Interesting thing happened yesterday: We as a country surpassed the death toll of 2020. Too bad there was so much unnecessary propaganda and opposition to the vaccine, because without the anti-vaxxers, America would not be in perpetual pandemic. We would have not lost over 1,700 Americans last week, our first responders and hospitals would not be at the breaking point, and there are still the continued lies about it efficacy.
Over 93.8 percent of those in the hospitals and intensive care units are unvaccinated. Since more than 338 million doses of COVID-19 vaccines were administered in the U.S., the data reflects a vaccination-death ratio of 0.0018 percent. But don’t get vaccinated, and you are 12 times more likely to get infected and, if infected, stand a 20 times greater risk of death. Go ahead, roll the dice, gamble your life or your loved ones’ lives.
It is like the drowning man not reaching for a life jacket.
Thanks to the Monroes
In this season of thanks, I want to offer a most sincere one to Sidney and Michelle Monroe, who own and staff the Monroe Gallery of Photography in Santa Fe. I have the pleasure of teaching AP U.S. History at Los Alamos High School and have often invited students and their families to visit the Monroe Gallery to participate in enrichment activities outside the classroom. I assure those students they will be welcomed in the Monroe Gallery, even if they don’t look like potential patrons. I have had that guarantee affirmed more times than I can count and was especially touched to learn a student was given a “post-show” tour recently because he and his mom had missed, by mere hours, the assigned show.

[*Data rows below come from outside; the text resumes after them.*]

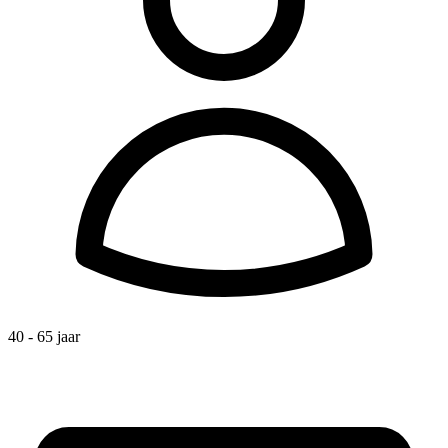
40 - 65 jaar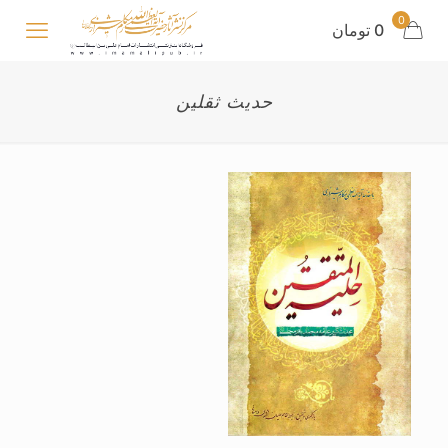
0
0 تومان
حدیث ثقلین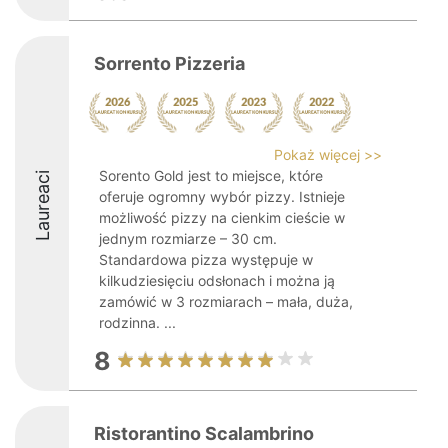
Sorrento Pizzeria
Pokaż więcej >>
Sorento Gold jest to miejsce, które
Laureaci
oferuje ogromny wybór pizzy. Istnieje
możliwość pizzy na cienkim cieście w
jednym rozmiarze – 30 cm.
Standardowa pizza występuje w
kilkudziesięciu odsłonach i można ją
zamówić w 3 rozmiarach – mała, duża,
rodzinna. ...
8
Ristorantino Scalambrino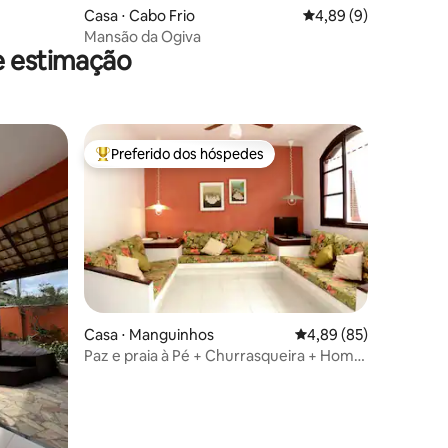
Casa ⋅ Cabo Frio
4,89 de uma avaliaçã
4,89 (9)
Mansão da Ogiva
e estimação
Preferido dos hóspedes
os hóspedes
Entre os melhores preferidos dos hóspedes
Casa ⋅ Manguinhos
4,89 de uma avaliação
4,89 (85)
Paz e praia à Pé + Churrasqueira + Home
ções
Office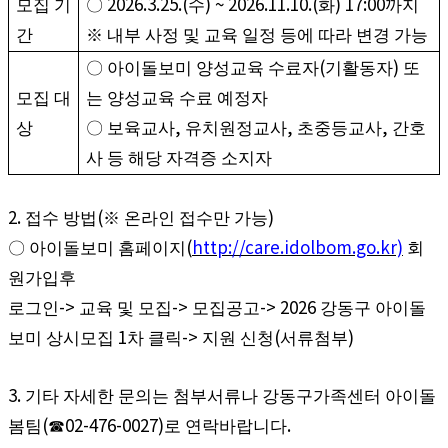
2026.3.25.(
) ~ 2026.11.10.(
) 17:00
모집 기
〇
수
화
까지
간
※
내부 사정 및 교육 일정 등에 따라 변경 가능
(
)
〇
아이돌보미 양성교육 수료자
기활동자
또
모집 대
는 양성교육 수료 예정자
,
,
,
상
〇
보육교사
유치원정교사
초중등교사
간호
사 등 해당 자격증 소지자
2.
(
)
접수 방법
※
온라인 접수만 가능
(
http://care.idolbom.go.kr)
〇
아이돌보미 홈페이지
회
원가입후
->
->
-> 2026
로그인
교육 및 모집
모집공고
강동구 아이돌
1
->
(
)
보미 상시모집
차 클릭
지원 신청
서류첨부
3.
기타 자세한 문의는 첨부서류나 강동구가족센터 아이돌
(
02-476-0027)
.
봄팀
☎
로 연락바랍니다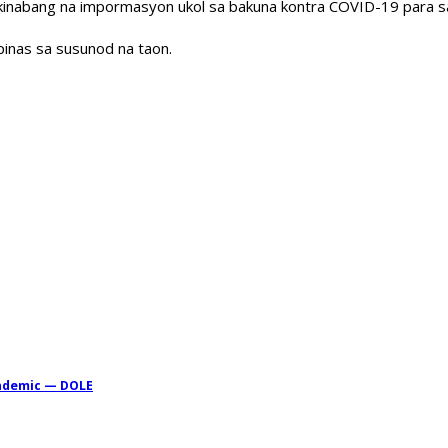
nabang na impormasyon ukol sa bakuna kontra COVID-19 para sa
pinas sa susunod na taon.
andemic — DOLE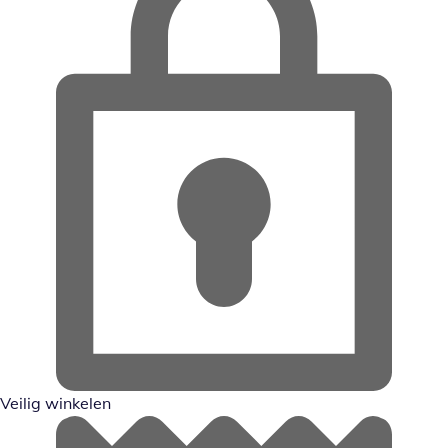
Veilig winkelen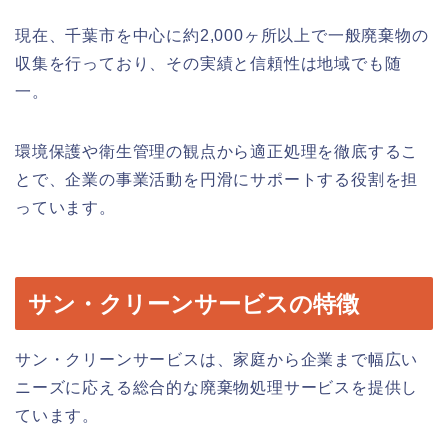
現在、千葉市を中心に約2,000ヶ所以上で一般廃棄物の
収集を行っており、その実績と信頼性は地域でも随
一。
環境保護や衛生管理の観点から適正処理を徹底するこ
とで、企業の事業活動を円滑にサポートする役割を担
っています。
サン・クリーンサービスの特徴
サン・クリーンサービスは、家庭から企業まで幅広い
ニーズに応える総合的な廃棄物処理サービスを提供し
ています。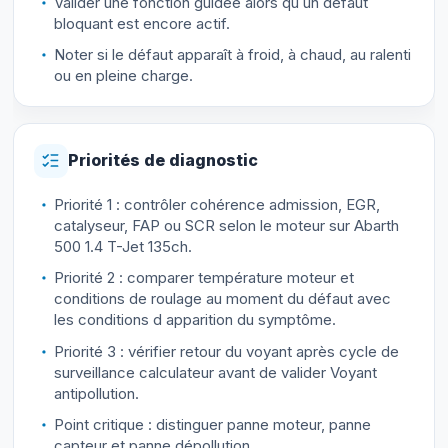
Valider une fonction guidée alors qu un défaut
bloquant est encore actif.
Noter si le défaut apparaît à froid, à chaud, au ralenti
ou en pleine charge.
Priorités de diagnostic
Priorité 1 : contrôler cohérence admission, EGR,
catalyseur, FAP ou SCR selon le moteur sur Abarth
500 1.4 T-Jet 135ch.
Priorité 2 : comparer température moteur et
conditions de roulage au moment du défaut avec
les conditions d apparition du symptôme.
Priorité 3 : vérifier retour du voyant après cycle de
surveillance calculateur avant de valider Voyant
antipollution.
Point critique : distinguer panne moteur, panne
capteur et panne dépollution.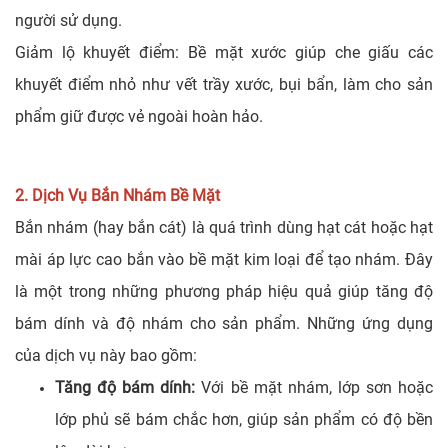
người sử dụng.
Giảm lộ khuyết điểm: Bề mặt xước giúp che giấu các
khuyết điểm nhỏ như vết trầy xước, bụi bẩn, làm cho sản
phẩm giữ được vẻ ngoài hoàn hảo.
2. Dịch Vụ Bắn Nhám Bề Mặt
Bắn nhám (hay bắn cát) là quá trình dùng hạt cát hoặc hạt
mài áp lực cao bắn vào bề mặt kim loại để tạo nhám. Đây
là một trong những phương pháp hiệu quả giúp tăng độ
bám dính và độ nhám cho sản phẩm. Những ứng dụng
của dịch vụ này bao gồm:
Tăng độ bám dính:
Với bề mặt nhám, lớp sơn hoặc
lớp phủ sẽ bám chắc hơn, giúp sản phẩm có độ bền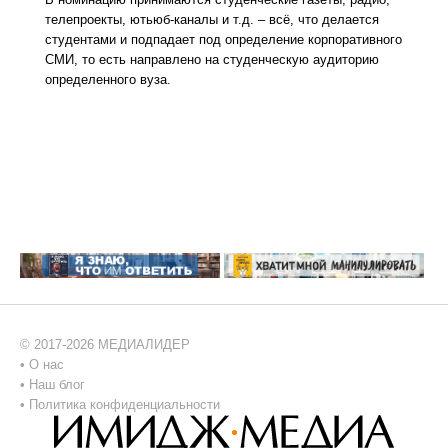
телепроекты, ютьюб-каналы и т.д. – всё, что делается
студентами и подпадает под определение корпоративного
СМИ, то есть направлено на студенческую аудиторию
определенного вуза.
© 2017-2026 МЕДИАЛИДЕР
•
О нас
•
Наш блог
•
Политика конфиденциальности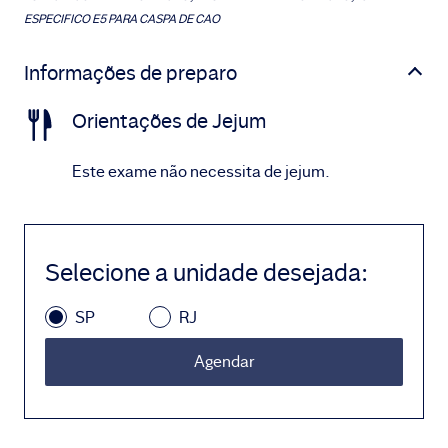
ESPECIFICO E5 PARA CASPA DE CAO
Informações de preparo
Orientações de Jejum
Este exame não necessita de jejum.
Selecione a unidade desejada
:
SP
RJ
Agendar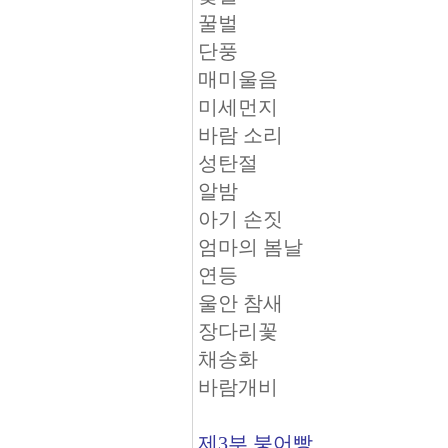
꿀벌
단풍
매미울음
미세먼지
바람 소리
성탄절
알밤
아기 손짓
엄마의 봄날
연등
울안 참새
장다리꽃
채송화
바람개비
제3부 붕어빵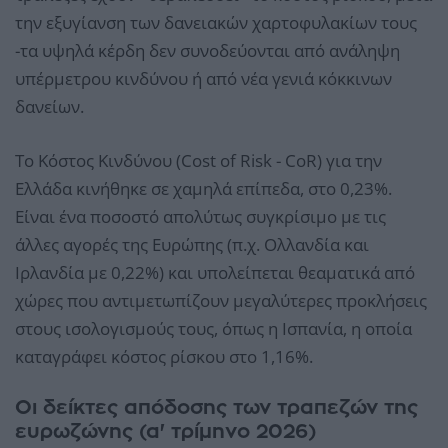
την εξυγίανση των δανειακών χαρτοφυλακίων τους
-τα υψηλά κέρδη δεν συνοδεύονται από ανάληψη
υπέρμετρου κινδύνου ή από νέα γενιά κόκκινων
δανείων.
Το Κόστος Κινδύνου (Cost of Risk - CoR) για την
Ελλάδα κινήθηκε σε χαμηλά επίπεδα, στο 0,23%.
Είναι ένα ποσοστό απολύτως συγκρίσιμο με τις
άλλες αγορές της Ευρώπης (π.χ. Ολλανδία και
Ιρλανδία με 0,22%) και υπολείπεται θεαματικά από
χώρες που αντιμετωπίζουν μεγαλύτερες προκλήσεις
στους ισολογισμούς τους, όπως η Ισπανία, η οποία
καταγράφει κόστος ρίσκου στο 1,16%.
Οι δείκτες απόδοσης των τραπεζών της
ευρωζώνης (α' τρίμηνο 2026)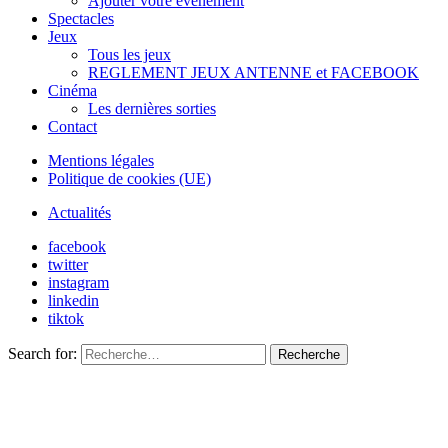
Ajouter votre évènement
Spectacles
Jeux
Tous les jeux
REGLEMENT JEUX ANTENNE et FACEBOOK
Cinéma
Les dernières sorties
Contact
Mentions légales
Politique de cookies (UE)
Actualités
facebook
twitter
instagram
linkedin
tiktok
Search for:
Recherche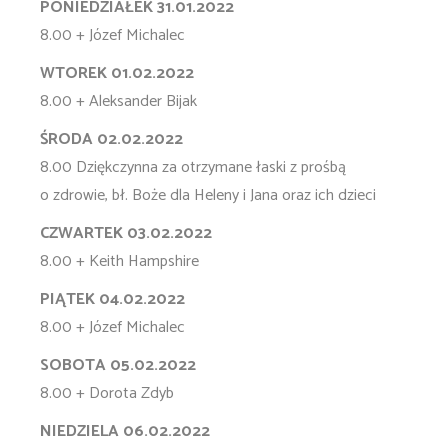
PONIEDZIAŁEK 31.01.2022
8.00 + Józef Michalec
WTOREK 01.02.2022
8.00 + Aleksander Bijak
ŚRODA 02.02.2022
8.00 Dziękczynna za otrzymane łaski z prośbą
o zdrowie, bł. Boże dla Heleny i Jana oraz ich dzieci
CZWARTEK 03.02.2022
8.00 + Keith Hampshire
PIĄTEK 04.02.2022
8.00 + Józef Michalec
SOBOTA 05.02.2022
8.00 + Dorota Zdyb
NIEDZIELA 06.02.2022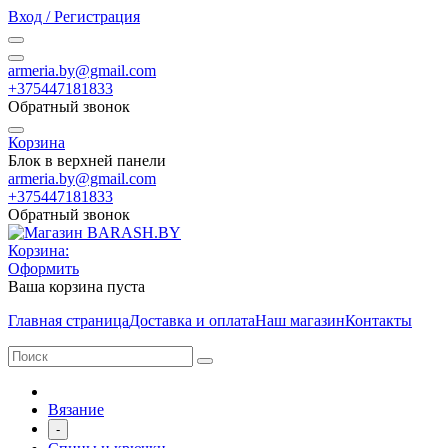
Вход / Регистрация
armeria.by@gmail.com
+375447181833
Обратный звонок
Корзина
Блок в верхней панели
armeria.by@gmail.com
+375447181833
Обратный звонок
Корзина:
Оформить
Ваша корзина пуста
Главная страница
Доставка и оплата
Наш магазин
Контакты
Вязание
-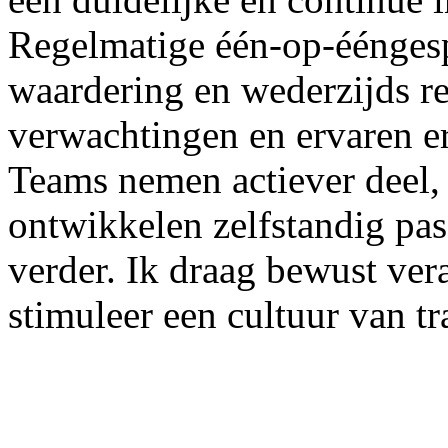
Regelmatige één-op-ééngesp
waardering en wederzijds r
verwachtingen en ervaren e
Teams nemen actiever deel, 
ontwikkelen zelfstandig p
verder. Ik draag bewust ver
stimuleer een cultuur van tr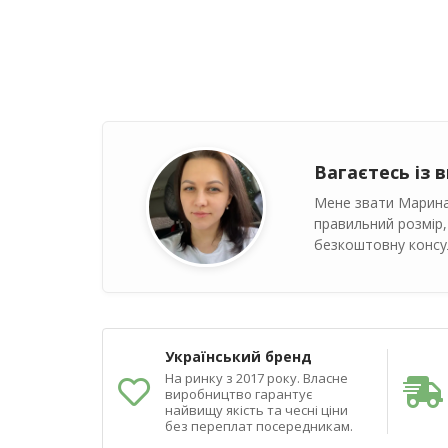
Вагаєтесь із 
Мене звати Марина
правильний розмір,
безкоштовну консул
Український бренд
На ринку з 2017 року. Власне
виробництво гарантує
найвищу якість та чесні ціни
без переплат посередникам.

I am so grateful we have Sidney, Michelle and so many other gallery owners whose work enriches our state in so many ways beyond simple economics. I am thankful for all or you!
Electric vehicles’ true costs
When electric vehicle owner Francesco Crisafulli worries only about replacing his tires, wiper blades and air filter (“The future of automobiles is electric,” Nov. 22), I assume he does not know economist Herman Daly’s principles: Don’t take from the Earth faster than it can replenish. Don’t waste faster than the Earth can absorb.
Does Mr. Crisafulli know about the water taken from farmers to dope his EV’s transistors and process his battery’s lithium? The children maimed and buried alive while mining for his battery’s cobalt?
Firefighters use 20,000 to 30,000 gallons of water to extinguish an EV fire — and should stand watch over it for 24 hours, since EV batteries can reignite. Nationwide, only 10 percent of firefighters are trained to handle EV fires. A gas-powered vehicle fire typically extinguishes with 300 gallons.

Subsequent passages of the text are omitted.